Note that Eq. (112) is different from (105) since the solution of \(\sigma _j^n(t)\) depends on variable u(x, t). However, for the scalar case, we can utilize Kruzhkov’s results (see [15]). First, we can see that u(x, t) is a function of variables x and t, and the main result is that for the problem in (100). Second, we have that \(TV(u(t))\le TV(u_0)\), where TV(u(t)) represents the total variation of u(x, t) for time t.

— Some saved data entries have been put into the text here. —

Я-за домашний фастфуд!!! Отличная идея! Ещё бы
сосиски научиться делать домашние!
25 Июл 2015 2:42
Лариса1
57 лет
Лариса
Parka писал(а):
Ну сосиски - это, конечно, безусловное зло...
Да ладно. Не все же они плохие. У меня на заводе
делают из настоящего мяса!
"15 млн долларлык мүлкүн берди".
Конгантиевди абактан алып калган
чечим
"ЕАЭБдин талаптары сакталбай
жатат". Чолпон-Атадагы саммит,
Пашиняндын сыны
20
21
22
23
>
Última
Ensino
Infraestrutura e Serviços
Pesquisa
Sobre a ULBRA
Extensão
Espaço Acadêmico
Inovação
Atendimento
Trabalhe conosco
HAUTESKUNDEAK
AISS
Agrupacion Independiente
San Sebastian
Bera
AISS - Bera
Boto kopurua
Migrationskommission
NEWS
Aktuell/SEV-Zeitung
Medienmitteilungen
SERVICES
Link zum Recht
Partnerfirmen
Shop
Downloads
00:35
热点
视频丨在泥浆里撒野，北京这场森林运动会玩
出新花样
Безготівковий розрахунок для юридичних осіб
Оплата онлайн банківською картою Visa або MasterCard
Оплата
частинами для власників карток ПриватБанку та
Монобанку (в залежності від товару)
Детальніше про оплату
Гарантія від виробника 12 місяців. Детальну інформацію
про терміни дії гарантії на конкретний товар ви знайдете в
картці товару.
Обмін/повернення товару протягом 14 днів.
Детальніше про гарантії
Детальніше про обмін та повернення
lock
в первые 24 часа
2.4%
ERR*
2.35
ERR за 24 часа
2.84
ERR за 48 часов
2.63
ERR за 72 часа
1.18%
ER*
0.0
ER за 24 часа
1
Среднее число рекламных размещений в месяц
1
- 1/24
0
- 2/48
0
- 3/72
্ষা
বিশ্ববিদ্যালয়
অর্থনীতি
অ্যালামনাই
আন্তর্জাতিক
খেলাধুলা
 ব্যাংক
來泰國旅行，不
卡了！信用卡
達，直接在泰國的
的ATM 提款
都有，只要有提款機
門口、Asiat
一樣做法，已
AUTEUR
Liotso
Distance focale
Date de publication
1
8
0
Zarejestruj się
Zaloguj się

Here, we give the following condition for the solution of u(x, t) (and thus for flux f):

Condition A: Assume that, for each point \((t^i,x^i)\) of any sequence with partial order given by (115), there is a curve \((t,\tau ^i(t))\) satisfying

$$\begin{aligned} u(t,\tau ^i(t))=u(t^i,x^i)\quad \quad \text { for all } t^0=0\le t \le t^{i}. \end{aligned}$$

(116)

Fig. 20

(a) Left: curve \((t,\tau ^i(t))\). (b) Right: projection of no-flow curve for each step onto the mesh points

Note that Condition A states the existence of a curve in which the solution is constant. For states far from shocks, this curve represents characteristic waves. In more general cases, we can consider the generalized characteristic in Dafermos’ theory [16] (see also [15]).

We also assume the following condition for flux \(f:{\mathbb {R}}\longrightarrow {\mathbb {R}}\).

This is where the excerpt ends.